照片上的两条腿像是什么被拆落的玩具部件,散在地面静静地等着重新被组装好。半截入了镜的身子上套着的衣服破破烂烂,暗红色的血色几乎掩盖住了布料原本的颜色。衣服被雨浇的湿透,黏在躯干上,勾勒出躯干的形状。
时榆看着那一点衣料,眼皮跳的更狠了。
“对。”小队的人把图放大了一些。躯体上的切面像个大张着的嘴巴。切面处的肉经雨水冲刷许久后有些泛白,内部的肌理仿佛都清晰可见,“我觉得跟你杀的那个人有点像。死法上。”
小队的人一边说着,一边把屏幕往右划,划回先前的半脑狐狸照片,将图放大又放大。时榆面无表情地看了一会,抬手拍了拍他,无奈道,“差不多了,我看得清,我等会还想把饭吃完。”
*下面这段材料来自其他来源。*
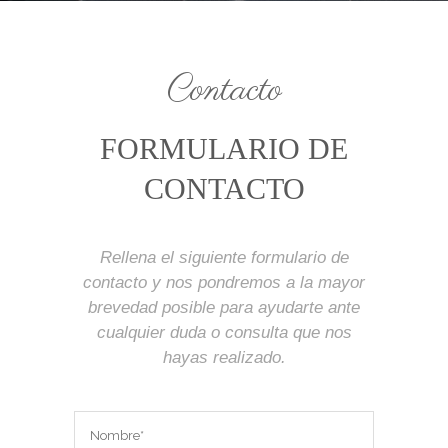
Contacto
FORMULARIO DE
CONTACTO
Rellena el siguiente formulario de
contacto y nos pondremos a la mayor
brevedad posible para ayudarte ante
cualquier duda o consulta que nos
hayas realizado.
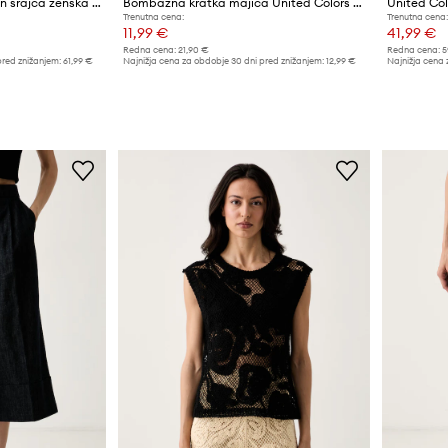
United Colors of Benetton srajca ženska z lyocellom
Bombažna kratka majica United Colors of Benetton
Trenutna cena:
Trenutna cena:
11,99 €
41,99 €
Redna cena:
21,90 €
Redna cena:
5
pred znižanjem:
61,99 €
Najnižja cena za obdobje 30 dni pred znižanjem:
12,99 €
Najnižja cena 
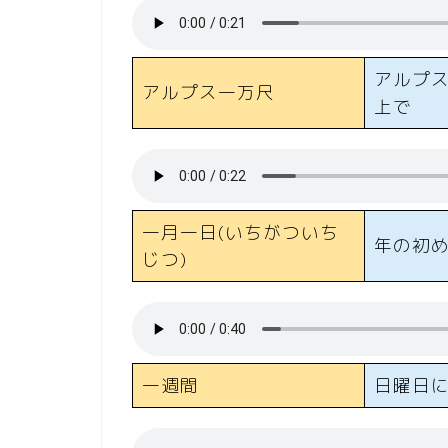
アルプ
アルプス一万尺
上で
一月一日(いちがついち
年の初
じつ)
一週間
日曜日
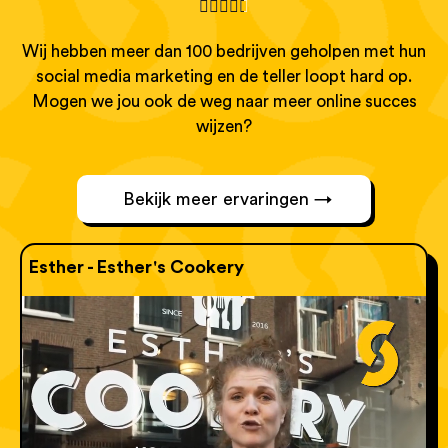





Wij hebben meer dan 100 bedrijven geholpen met hun
social media marketing en de teller loopt hard op.
Mogen we jou ook de weg naar meer online succes
wijzen?
Bekijk meer ervaringen →
Esther - Esther's Cookery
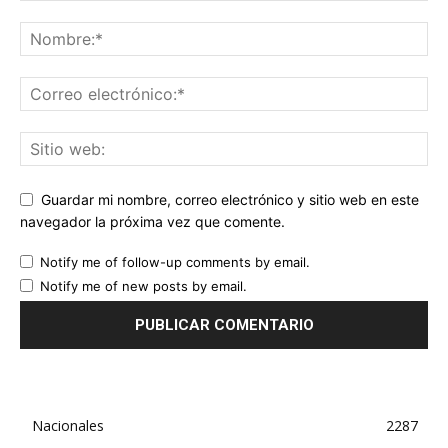
Guardar mi nombre, correo electrónico y sitio web en este
navegador la próxima vez que comente.
Notify me of follow-up comments by email.
Notify me of new posts by email.
Nacionales
2287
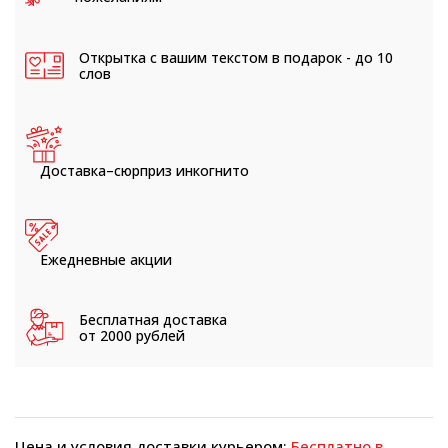
Открытка с вашим текстом
в подарок - до 10
слов
Доставка–сюрприз
инкогнито
Ежедневные
акции
Бесплатная доставка
от 2000 рублей
Цена и условия доставки курьером:
Бесплатно в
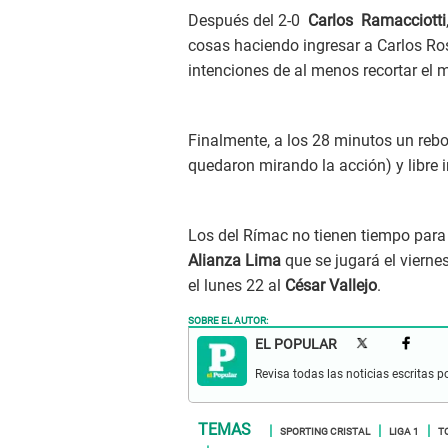
Después del 2-0
Carlos Ramacciotti
cosas haciendo ingresar a Carlos Ro
intenciones de al menos recortar el 
Finalmente, a los 28 minutos un rebo
quedaron mirando la acción) y libre i
Los del Rímac no tienen tiempo para 
Alianza Lima
que se jugará el vierne
el lunes 22 al
César Vallejo
.
SOBRE EL AUTOR:
EL POPULAR
Revisa todas las noticias escritas po
SPORTING CRISTAL
LIGA 1
T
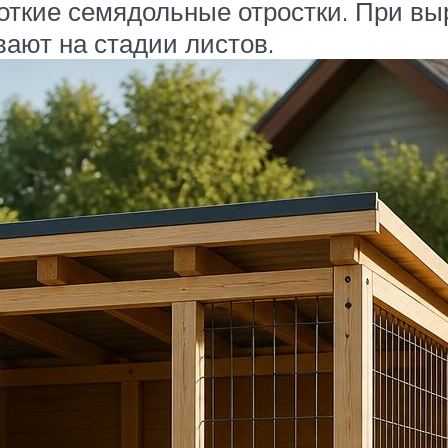
откие семядольные отростки. При в
ают на стадии листов.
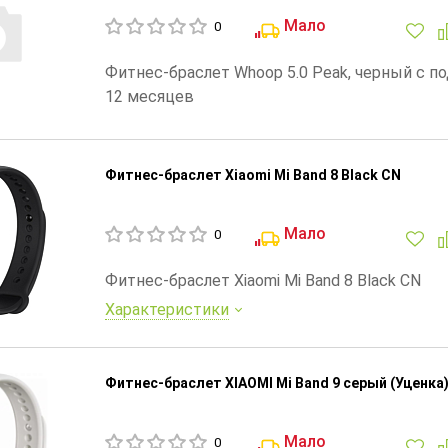
Мало
0
Фитнес-браслет Whoop 5.0 Peak, черный с п
12 месяцев
Фитнес-браслет Xiaomi Mi Band 8 Black CN
Мало
0
Фитнес-браслет Xiaomi Mi Band 8 Black CN
Характеристики
Фитнес-браслет XIAOMI Mi Band 9 серый (Уценка
Мало
0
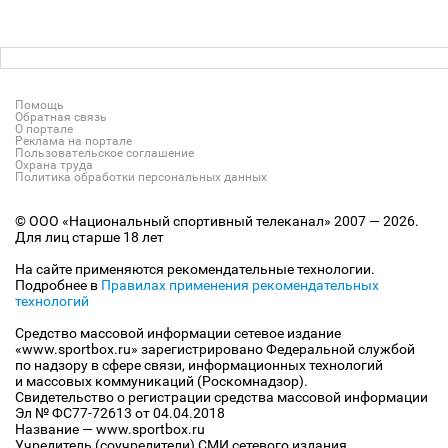
Помощь
Обратная связь
О портале
Реклама на портале
Пользовательское соглашение
Охрана труда
Политика обработки персональных данных
© ООО «Национальный спортивный телеканал» 2007 — 2026.
Для лиц старше 18 лет
На сайте применяются рекомендательные технологии.
Подробнее в
Правилах применения рекомендательных
технологий
Средство массовой информации сетевое издание
«www.sportbox.ru» зарегистрировано Федеральной службой
по надзору в сфере связи, информационных технологий
и массовых коммуникаций (Роскомнадзор).
Свидетельство о регистрации средства массовой информации
Эл № ФС77-72613 от 04.04.2018
Название — www.sportbox.ru
Учредитель (соучредители) СМИ сетевого издания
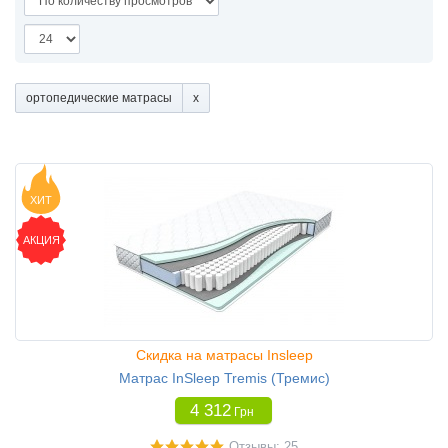
ортопедические матрасы
ХИТ
АКЦИЯ
Скидка на матрасы Insleep
Матрас InSleep Tremis (Тремис)
4 312
Грн
Отзывы: 25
“哦行。”小队的人把图缩回去,左右划屏幕,照片在半脑狐狸和散架人之间反复横跳,“我不知道你是用什么方法嘎的人。就是,我感觉他们俩伤口切面都特别齐整,你觉得呢?”
我觉得?
时榆一听一个不吱声。
伤口切面齐整。
时榆默不作声地把照片往左翻了几张,终于翻到了散架人的面部,看见了那颗被绑着一把头发,高高悬挂在树枝上的头颅。
虽然半张脸血肉模糊,另外半张脸的皮肤白的像瓷。眼睛也没了鼻子也歪了,但那不是仇家哥又是谁?
时榆只觉得自己的脑袋都要裂了。
这又是谁干的?
卓屿的人?雨林的居民?
杀了他,用他的蛛丝将他分了尸,为什么最后还将他的头颅挂去了高处?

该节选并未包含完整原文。